Oh, my life is changing everyday
In every possible way
And oh, my dreams, it’s never quite as it seems
Never quite as it seems
Those lines reflect my life philosophy. Nothing is what it ever fully seems. We live on spectrums of seeing, remembering, sometimes understanding with a glint of blinding insight, but more often, applying hopeful explanations to what we don’t know, all in efforts to uphold and sustain this stubborn illusion of reality. But then, hearing Dolores O’Riordan’s unique voice in my head, I remembered that she’d passed on, slipping through the next doorway when she was forty-six. She’d drowned in a bathtub. Reading about it now on Wikipedia, I learn her blood-alcohol level was .33. Empty alcohol bottles were found in her room.
So, in memory of dreams and life, here’s today’s theme music.
Zorofloof (floofinition) – Pets who are manifestations of a supreme deity that come into being to deliver progressively deeper and more insightful knowledge about reality’s nature to Earth’s inhabitants.
In use: “She couldn’t explain it, but her cat’s presence calmed her while enabling deeper thinking and sharper, clearer memories. When she mentioned this to a friend, he smiled. “Zorofloof.” His expression, tone, and soft volume reflected the introduction to something more enigmatic.”
“Keep the change,” he said, turning away from the cashier.
“You always say that,” his friend said as they walked away as the cashier put the coins into the tip jar and said, “Thank you, sir, your order will be right up.”
“Habit.” The other shrugged. “I don’t want change.”
“But it adds up.”
He was about to reply when his friend said, “Hey.”
As he turned, his friend flipped a silver coin at him. He caught it without thinking, mostly as protection to keep it from hitting his face. Within a second, he raised the coin and looked at it. Seeing it was a nineteen seventy-eight quarter, he said, “Fu — ”
Then he was gone.
Puzzled, his friend blinked at the empty space. He’d lost the thread on what he’d been doing. He’d had a quarter and he’d been thinking…something…
Rubbing his head, he tried to remember. There’d been something there, but where that something had been, it seemed like there was now a hole.
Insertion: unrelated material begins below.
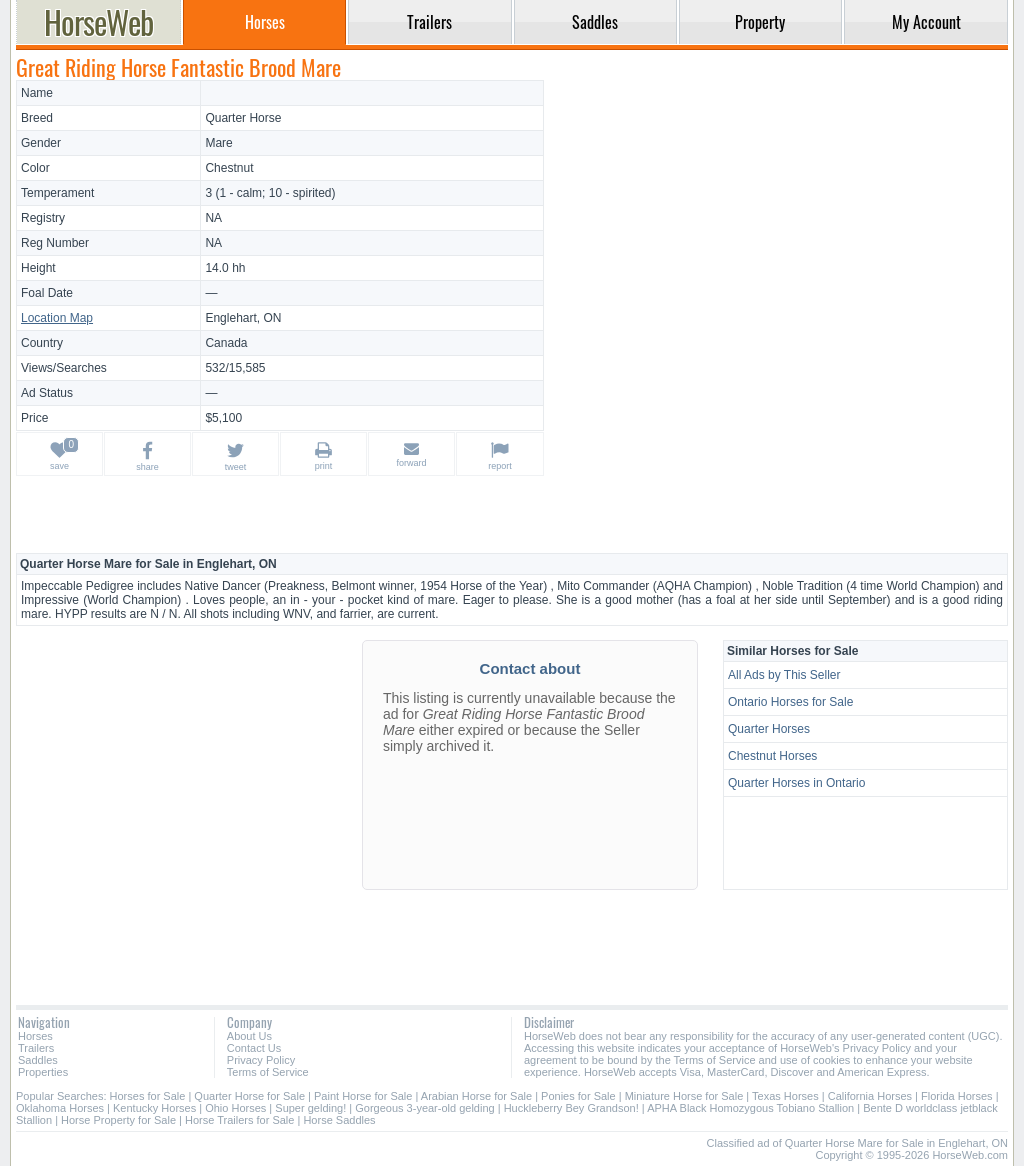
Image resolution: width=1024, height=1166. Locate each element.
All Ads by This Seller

Sighing, he told himself, it’ll come back to him. He was getting old and forgetful, like his parents. Turning, he hunted for a table, sure that he’d forgotten something important, growing less certain that it would ever come back.
Hearing unfamiliar banging and creaking sounds, he opened his eyes and found the ceiling.
Pink, and swaying. It felt like he was on a boat. Or would that be a ship?
He closed his eyes. Something was hung. Reboot. Try again.
When he next opened his eyes, he was looking at correctly colored sage green walls. Sunlight was streaming in.
Feeling better, he rose to hit the head and discovered a limp. He’d not had that before. As its presence was being digested, he passed the bathroom mirror.
He was female. Not bad looking, about the correct age, forty-five. Same colored hair. Those were starts to being the right person in the right reality.
More to digest.
He continued to the toilet. His cats and dogs must be out of the house. The primary reasons for keeping them was to help keep reality anchored. It didn’t work, if they weren’t around. Ergo, they weren’t around. That’s why his start-ups were hanging.
As he sat to piss, he considered going back to bed to reboot again, but it was already eight thirty. Time was the one constant that didn’t change when a start-up went awry.
Coffee, he decided, wiping, flushing, washing his hands and heading for the kitchen. He thought while popping a K-cup into place, coffee always helped release the hang ups. It was remarkable that way. Once he got the coffee into his system, he’d find the animals and bring them into the house. Then he’d decide. The house seemed correct, as did the reality outside his window. Maybe he’d enjoy being a woman for a day, or take a nap later and reboot.
Sipping the coffee, he smiled. Coffee always helped. If that ever changed, he didn’t know what he would do.